The growth prospects of BRIC countries (Brazil, Russia, India, and China) have caught the attention of investors, who are now able to gain exposure to stocks in these markets via a range of passive indices.
BRICs was a concept first coined in 2001 by former Goldman Sachs Asset Management chairman Jim O’Neill, and these countries have since established a quasi-formal political bloc in an effort to take advantage of opportunities for mutual trade and investment.
The BRIC economies are expected to grow faster than their developed-market counterparts over coming decades, partly thanks to growing manufacturing and raw materials sectors.

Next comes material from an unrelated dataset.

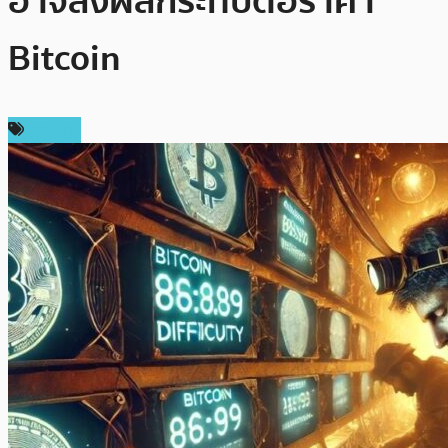
อาจส่งผลกระทบต่อราคา
Bitcoin
การขุด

Now, several index providers offer products that give exposure to companies in these markets. While the BRIC bloc has been expanded to also include South Africa (hence the new term ‘BRICs’), stocks from this market are not usually included in indices as the South African economy is far smaller than those of ‘the big four’.
BRIC ETFs on the market include the iShares MSCI BRIC ETF, the SPDR S&P BRIC 40 ETF, the Claymore/BNY Mellon BRIC ETF, the Rydex Russell BRIC Equal Weight ETF, and the Guggenheim BRIC ETF.
Some of these are smart beta strategies, including the Rydex Russell BRIC Equal Weight ETF, which tracks an index that applies equal weightings to its constituents, rather than the traditional market cap-weighting approach.
Smart beta strategies seek to produce superior risk-adjusted returns by using alternative index construction methods.
Meanwhile, other index providers offer exposure to stocks in non-BRIC emerging markets. The Columbia Beyond BRICs ETF, for instance, tracks the FTSE Beyond BRICs Index. At the end of September, South African stocks had the highest weighting in this index.